Rennt dir oft die Zeit in der Stunde davon? Schaffst du es gerade so die Hausaufgaben anzuhören und zu besprechen, doch dir fehlt immer die Zeit neue Ideen einzusetzen? Oder etwas Technik unterzubringen?
Wenn du das gut kennst, unterrichtest du wahrscheinlich sehr viele 30 min Einheiten. Und das ist langfristig einfach sehr wenig Zeit.
In diesem Artikel erfährst du, wie ich meine Schülereltern von längeren Unterrichtsstunden überzeugen konnte. Inzwischen haben fast alle meiner Schüler 45 min Einheiten. Aktuell sind nur drei Kinder bei 30 min und im Sommer 2025 gehen auch sie auf 45 Minuten.
Mit Sicherheit spielt die wirtschaftliche Situation deiner Familien eine große Rolle, doch meiner Erfahrung nach sind Eltern bereit mehr Geld in den Klavierunterricht zu investieren. Wichtig ist, dass Eltern wissen, warum das wichtig ist. In der Regel haben sie wenig Ahnung davon wie ein Instrument gelernt wird und es ist unsere Aufgabe die Schülereltern darüber aufzuklären.
Auch kann es sein, dass du in einer städtischen Musikschule weniger Freiheit zum Verlängern der Stunden hast. Vielleicht ist trotzdem ein hilfreicher Gedanke für dich dabei…
Wie ich gestartet bin
Zu Beginn meiner Unterrichtstätigkeit, ich war in einer privaten Musikschule, hatten alle Schüler 30 Minuten Unterricht pro Woche.
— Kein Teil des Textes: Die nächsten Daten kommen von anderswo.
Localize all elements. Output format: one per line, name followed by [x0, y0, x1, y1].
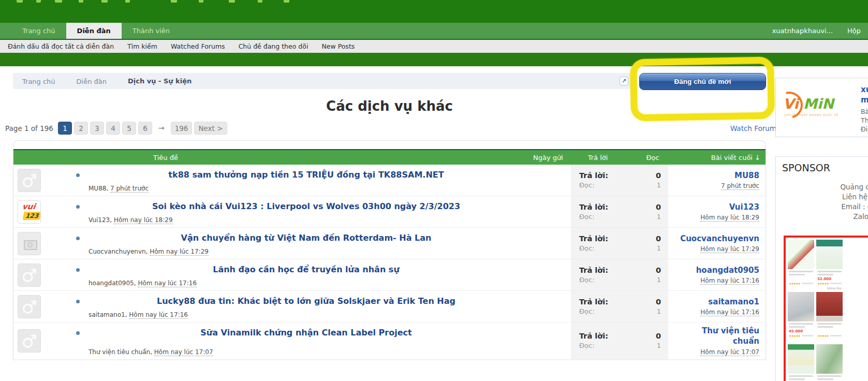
thread-meta: CuocvanchuyenvnHôm nay lúc 17:29	[89, 248, 571, 255]
thread-time-link[interactable]: Hôm nay lúc 17:29	[150, 248, 209, 256]
pagination-row: Page 1 of 196 123456 → 196 Next > Watch …	[13, 122, 766, 135]
breadcrumb: Trang chủDiễn đàn Dịch vụ - Sự kiện ↗	[13, 73, 634, 89]
thread-list: tk88 sam thưởng nạp tiền 15 TRIỆU đồng t…	[13, 165, 766, 360]
nav-tab[interactable]: Trang chủ	[11, 23, 66, 39]
ad-product-tile: 32.000 ★★★★★ Đồng Nai	[816, 240, 843, 290]
column-header-date[interactable]: Ngày gửi	[525, 154, 571, 162]
last-post-user-link[interactable]: Vui123	[729, 202, 759, 212]
last-post-time-link[interactable]: Hôm nay lúc 17:29	[700, 245, 759, 253]
next-page-button[interactable]: Next >	[194, 122, 227, 135]
ad-price: 32.000	[817, 277, 842, 281]
thread-author-link[interactable]: saitamano1	[89, 311, 129, 318]
ad-location	[789, 286, 813, 290]
ad-price: 45.000	[789, 329, 813, 333]
thread-title-link[interactable]: Vận chuyển hàng từ Việt Nam đến Rotterda…	[181, 233, 432, 243]
nav-tab[interactable]: Diễn đàn	[66, 23, 122, 39]
external-link-icon[interactable]: ↗	[620, 77, 628, 85]
ad-text-placeholder	[817, 378, 833, 380]
breadcrumb-row: Trang chủDiễn đàn Dịch vụ - Sự kiện ↗ Đă…	[13, 73, 766, 90]
replies-count: 0	[656, 235, 661, 243]
column-header-lastpost[interactable]: Bài viết cuối ↓	[681, 154, 766, 162]
watch-forum-link[interactable]: Watch Forum	[730, 124, 776, 133]
site-logo-remnant	[79, 0, 83, 3]
inbox-link[interactable]: Hộp	[840, 27, 868, 35]
thread-author-link[interactable]: Cuocvanchuyenvn	[89, 248, 150, 255]
subnav-item[interactable]: Watched Forums	[164, 42, 232, 50]
breadcrumb-links: Trang chủDiễn đàn	[22, 76, 128, 86]
last-post-user-link[interactable]: Cuocvanchuyenvn	[680, 233, 759, 244]
column-header-title[interactable]: Tiêu đề	[13, 154, 525, 162]
sponsor-ad-image[interactable]: ★★★★★ 32.000 ★★★★★ Đồng Nai	[784, 236, 868, 381]
member-info: xua min Bài viThíchĐiểm	[847, 83, 868, 131]
ad-product-tile: 150.000 ★★★★★	[816, 344, 843, 381]
page-button[interactable]: 4	[106, 122, 120, 135]
thread-time-link[interactable]: Hôm nay lúc 17:16	[129, 311, 188, 319]
account-area: xuatnhapkhauvi... Hộp	[765, 23, 868, 39]
last-post-time-link[interactable]: Hôm nay lúc 17:07	[700, 348, 759, 356]
avatar[interactable]	[18, 232, 41, 255]
pagination-label: Page 1 of 196	[5, 124, 53, 133]
subnav-item[interactable]: New Posts	[315, 42, 361, 50]
vimini-logo[interactable]: Vi MiN CHUYỂN PHÁT NHANH QUỐC TẾ	[783, 83, 847, 132]
last-post-time-link[interactable]: Hôm nay lúc 17:16	[700, 309, 759, 316]
ad-rating-row: ★★★★★	[817, 334, 842, 338]
member-name-link[interactable]: xua min	[861, 84, 868, 105]
page-button[interactable]: 5	[122, 122, 136, 135]
ad-text-placeholder	[789, 375, 813, 377]
thread-main-cell: Soi kèo nhà cái Vui123 : Liverpool vs Wo…	[41, 196, 571, 227]
breadcrumb-item[interactable]: Diễn đàn	[77, 78, 107, 85]
last-page-button[interactable]: 196	[171, 122, 193, 135]
last-post-time-link[interactable]: 7 phút trước	[721, 182, 759, 190]
thread-time-link[interactable]: Hôm nay lúc 18:29	[114, 216, 173, 224]
last-post-cell: Cuocvanchuyenvn Hôm nay lúc 17:29	[668, 228, 766, 259]
column-header-replies[interactable]: Trả lời	[571, 154, 624, 162]
thread-time-link[interactable]: Hôm nay lúc 17:07	[154, 348, 213, 356]
site-header	[0, 0, 868, 23]
last-post-user-link[interactable]: saitamano1	[708, 297, 759, 307]
avatar[interactable]	[18, 295, 41, 318]
page-button[interactable]: 2	[74, 122, 88, 135]
page-button[interactable]: 6	[138, 122, 152, 135]
thread-time-link[interactable]: Hôm nay lúc 17:16	[138, 280, 197, 287]
views-label: Đọc:	[579, 342, 595, 349]
last-post-user-link[interactable]: hoangdat0905	[696, 265, 759, 275]
thread-title-link[interactable]: tk88 sam thưởng nạp tiền 15 TRIỆU đồng t…	[168, 170, 444, 180]
subnav-item[interactable]: Chủ đề đang theo dõi	[232, 42, 315, 50]
thread-stats-cell: Trả lời: 0 Đọc: 1	[571, 196, 668, 227]
avatar[interactable]	[18, 329, 41, 353]
ad-text-placeholder	[789, 274, 805, 275]
thread-stats-cell: Trả lời: 0 Đọc: 1	[571, 165, 668, 196]
subnav-item[interactable]: Tìm kiếm	[121, 42, 164, 50]
thread-title-link[interactable]: Sữa Vinamilk chứng nhận Clean Label Proj…	[200, 328, 411, 338]
thread-title-link[interactable]: Soi kèo nhà cái Vui123 : Liverpool vs Wo…	[152, 201, 460, 211]
thread-meta: Thư viện tiêu chuẩnHôm nay lúc 17:07	[89, 348, 571, 356]
divider-strip	[0, 53, 868, 66]
user-menu[interactable]: xuatnhapkhauvi...	[765, 27, 840, 35]
last-post-time-link[interactable]: Hôm nay lúc 17:16	[700, 277, 759, 285]
site-logo-remnant	[258, 0, 262, 3]
page-button[interactable]: 3	[90, 122, 104, 135]
nav-tab[interactable]: Thành viên	[122, 23, 181, 39]
thread-author-link[interactable]: Thư viện tiêu chuẩn	[89, 348, 154, 356]
thread-title-link[interactable]: Lãnh đạo cần học để truyền lửa nhân sự	[213, 265, 400, 274]
breadcrumb-item[interactable]: Trang chủ	[22, 78, 55, 85]
thread-author-link[interactable]: hoangdat0905	[89, 280, 138, 287]
thread-time-link[interactable]: 7 phút trước	[110, 185, 149, 193]
avatar[interactable]	[18, 200, 41, 224]
subnav-item[interactable]: Đánh dấu đã đọc tất cả diễn đàn	[1, 42, 121, 50]
thread-title-link[interactable]: Lucky88 đưa tin: Khác biệt to lớn giữa S…	[157, 296, 455, 306]
page-button[interactable]: 1	[58, 122, 72, 135]
thread-author-link[interactable]: MU88	[89, 185, 110, 192]
last-post-time-link[interactable]: Hôm nay lúc 18:29	[700, 214, 759, 222]
avatar[interactable]	[18, 263, 41, 287]
thread-stats-cell: Trả lời: 0 Đọc: 1	[571, 259, 668, 290]
thread-author-link[interactable]: Vui123	[89, 216, 114, 224]
new-thread-button[interactable]: Đăng chủ đề mới	[639, 73, 766, 90]
avatar[interactable]	[18, 169, 41, 192]
unread-dot	[76, 237, 80, 240]
sponsor-line: Email : qcaovn1@	[782, 202, 868, 212]
last-post-user-link[interactable]: MU88	[734, 170, 759, 181]
column-header-views[interactable]: Đọc	[624, 154, 681, 162]
views-count: 1	[657, 181, 661, 189]
last-post-user-link[interactable]: Thư viện tiêu chuẩn	[702, 326, 759, 347]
Nur die fleißigsten „durften“ 45 Minuten bekommen.
Zuerst war ich gut mit dem Unterrichten als Ganzes beschäftigt und ständig kamen neue Schüler hinzu. Ich endete bei 46 Schülern pro Woche und zog dies ein paar Jahre durch.
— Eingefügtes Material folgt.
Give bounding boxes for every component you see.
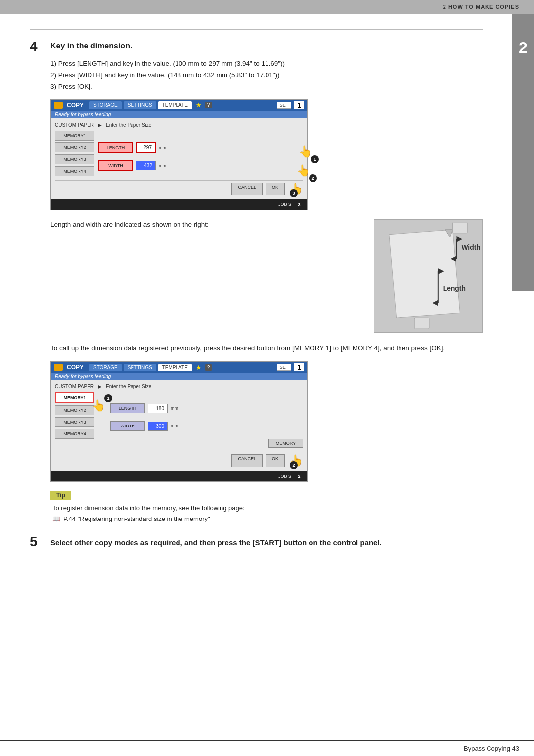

Irgendwann bemerkte ich, dass sich meine Schüler nur sehr langsam entwickelten. Alle, auch die vielleicht etwas mehr talentierten und interessierten. Ich wusste, dass mir noch Erfahrung fehlte und auch, dass das Erlernen eines Instrumentes auch einfach seine Zeit brauchte.
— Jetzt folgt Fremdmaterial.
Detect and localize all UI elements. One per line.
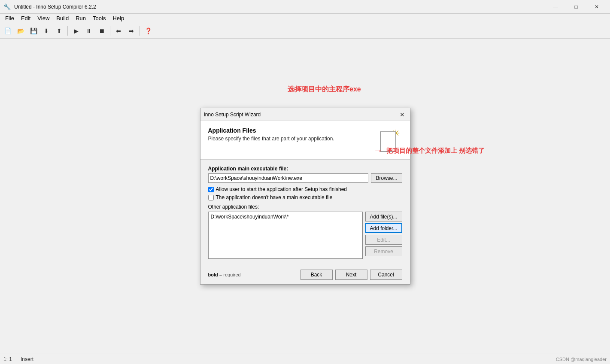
status-bar: 1: 1 Insert CSDN @maqiangleader [0, 354, 610, 364]
main-exe-row: Browse... [208, 173, 402, 183]
status-bar-left: 1: 1 Insert [3, 356, 33, 362]
dialog-footer: bold = required Back Next Cancel [200, 265, 410, 284]
menu-run[interactable]: Run [72, 14, 89, 22]
dialog-heading: Application Files [208, 127, 334, 134]
next-button[interactable]: Next [335, 270, 367, 280]
back-button[interactable]: Back [300, 270, 333, 280]
menu-file[interactable]: File [2, 14, 18, 22]
title-bar-controls: — □ ✕ [546, 0, 607, 14]
menu-help[interactable]: Help [109, 14, 127, 22]
main-exe-input[interactable] [208, 173, 369, 183]
footer-hint: bold = required [208, 272, 300, 277]
dialog-header-text: Application Files Please specify the fil… [208, 127, 334, 142]
footer-hint-text: = required [218, 272, 241, 277]
toolbar-sep-1 [67, 26, 68, 36]
menu-tools[interactable]: Tools [89, 14, 109, 22]
dialog-close-button[interactable]: ✕ [398, 110, 407, 119]
browse-button[interactable]: Browse... [371, 173, 402, 183]
menu-bar: File Edit View Build Run Tools Help [0, 14, 610, 23]
cancel-button[interactable]: Cancel [370, 270, 402, 280]
allow-start-label: Allow user to start the application afte… [216, 186, 347, 192]
main-exe-label: Application main executable file: [208, 166, 402, 172]
other-files-label: Other application files: [208, 204, 402, 210]
toolbar-upload[interactable]: ⬆ [53, 25, 65, 37]
exe-annotation-text: 选择项目中的主程序exe [288, 85, 361, 94]
add-folder-button[interactable]: Add folder... [365, 223, 402, 233]
folder-annotation: → 把项目的整个文件添加上 别选错了 [373, 145, 485, 156]
close-button[interactable]: ✕ [587, 0, 607, 14]
dialog-title: Inno Setup Script Wizard [204, 112, 261, 118]
dialog-titlebar: Inno Setup Script Wizard ✕ [200, 108, 410, 121]
toolbar-pause[interactable]: ⏸ [83, 25, 95, 37]
maximize-button[interactable]: □ [566, 0, 586, 14]
list-item: D:\workSpace\shouyinduanWork\* [210, 213, 361, 220]
toolbar-sep-2 [110, 26, 110, 36]
wizard-dialog: Inno Setup Script Wizard ✕ Application F… [200, 108, 410, 285]
watermark: CSDN @maqiangleader [556, 357, 607, 362]
files-listbox[interactable]: D:\workSpace\shouyinduanWork\* [208, 212, 363, 259]
cursor-position: 1: 1 [3, 356, 12, 362]
toolbar: 📄 📂 💾 ⬇ ⬆ ▶ ⏸ ⏹ ⬅ ➡ ❓ [0, 23, 610, 39]
toolbar-download[interactable]: ⬇ [40, 25, 52, 37]
main-area: Inno Setup Script Wizard ✕ Application F… [0, 39, 610, 354]
toolbar-open[interactable]: 📂 [15, 25, 27, 37]
footer-buttons: Back Next Cancel [300, 270, 402, 280]
add-files-button[interactable]: Add file(s)... [365, 212, 402, 221]
menu-view[interactable]: View [34, 14, 53, 22]
remove-button[interactable]: Remove [365, 246, 402, 256]
checkbox2-row: The application doesn't have a main exec… [208, 194, 402, 200]
folder-annotation-text: 把项目的整个文件添加上 别选错了 [386, 147, 485, 155]
files-buttons: Add file(s)... Add folder... Edit... Rem… [365, 212, 402, 256]
exe-annotation: 选择项目中的主程序exe [288, 85, 361, 94]
no-main-exe-checkbox[interactable] [208, 195, 214, 200]
no-main-exe-label: The application doesn't have a main exec… [216, 194, 333, 200]
dialog-subtext: Please specify the files that are part o… [208, 136, 334, 142]
title-bar: 🔧 Untitled - Inno Setup Compiler 6.2.2 —… [0, 0, 610, 14]
editor-mode: Insert [21, 356, 33, 362]
toolbar-stop[interactable]: ⏹ [96, 25, 108, 37]
checkbox1-row: Allow user to start the application afte… [208, 186, 402, 192]
dialog-body: Application main executable file: Browse… [200, 160, 410, 265]
allow-start-checkbox[interactable] [208, 187, 214, 192]
toolbar-save[interactable]: 💾 [27, 25, 39, 37]
toolbar-sep-3 [140, 26, 140, 36]
window-title: Untitled - Inno Setup Compiler 6.2.2 [14, 4, 96, 10]
toolbar-next[interactable]: ➡ [125, 25, 137, 37]
footer-hint-bold: bold [208, 272, 218, 277]
minimize-button[interactable]: — [546, 0, 565, 14]
toolbar-run[interactable]: ▶ [70, 25, 82, 37]
arrow-icon: → [373, 145, 383, 156]
toolbar-prev[interactable]: ⬅ [112, 25, 124, 37]
menu-build[interactable]: Build [53, 14, 72, 22]
other-files-area: D:\workSpace\shouyinduanWork\* Add file(… [208, 212, 402, 259]
toolbar-help[interactable]: ❓ [142, 25, 154, 37]
toolbar-new[interactable]: 📄 [2, 25, 14, 37]
title-bar-left: 🔧 Untitled - Inno Setup Compiler 6.2.2 [3, 3, 96, 10]
menu-edit[interactable]: Edit [18, 14, 34, 22]
app-icon: 🔧 [3, 3, 11, 10]
edit-button[interactable]: Edit... [365, 235, 402, 245]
Besonders bewusst wurde mir das, als sich die ersten Größeren Popstücke wünschten. Und damit begann mein Dilemma: Meine Schüler waren noch weit von den nötigen Fähigkeiten entfernt.
Ich war offen für Popmusik, doch hatte wenig Literatur oder Wissen. Es waren die Nullerjahre, also viele der heutigen Notenhefte oder Downloads gab es da noch nicht. Mit viel Geduld und vielen weggestrichenen Tönen haben wir das ein oder andere hingekriegt. Doch dieser Kraftakt war absolut nicht motivierend.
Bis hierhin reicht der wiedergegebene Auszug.